### [WORK TO COMPLETE]
Would you copy all lines in the data that contain the word "chart"?

Records from a data source
-----

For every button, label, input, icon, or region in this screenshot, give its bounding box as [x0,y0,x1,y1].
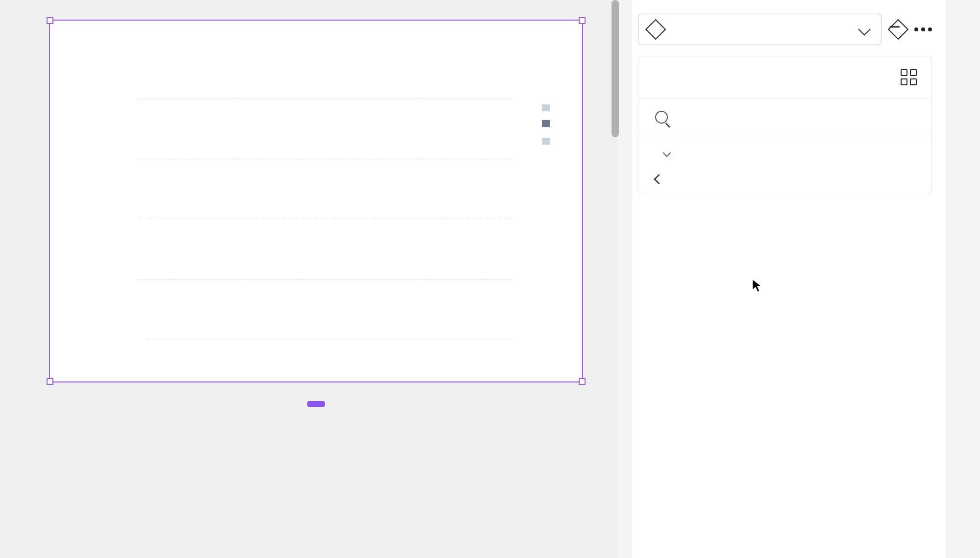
resize-handle-tr[interactable] [579,17,586,24]
search-icon [655,111,668,124]
resize-handle-br[interactable] [579,378,586,385]
chevron-left-icon [654,174,664,184]
go-to-main-component-icon[interactable] [888,19,908,40]
chart-plot-area [148,99,511,339]
chevron-down-icon [663,149,671,157]
swap-instance-panel [638,56,932,193]
selected-component-frame[interactable] [49,20,583,382]
design-canvas[interactable] [0,0,617,558]
component-instance-dropdown[interactable] [638,14,882,45]
more-options-icon[interactable] [914,27,932,31]
chart-legend [542,99,554,148]
chart-line-series [148,99,511,339]
properties-panel [632,0,946,558]
resize-handle-bl[interactable] [47,378,53,385]
selection-size-badge [307,401,325,407]
resize-handle-tl[interactable] [47,17,53,24]
library-dropdown[interactable] [638,136,931,162]
category-back-button[interactable] [638,162,931,193]
canvas-scrollbar[interactable] [612,0,619,137]
chevron-down-icon [858,23,870,35]
grid-view-icon[interactable] [901,69,917,85]
component-icon [645,19,666,40]
search-input[interactable] [677,109,917,125]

-----

### [RESULT OF THIS TASK]
chart-plot-area [148,99,511,339]
chart-legend [542,99,554,148]
chart-line-series [148,99,511,339]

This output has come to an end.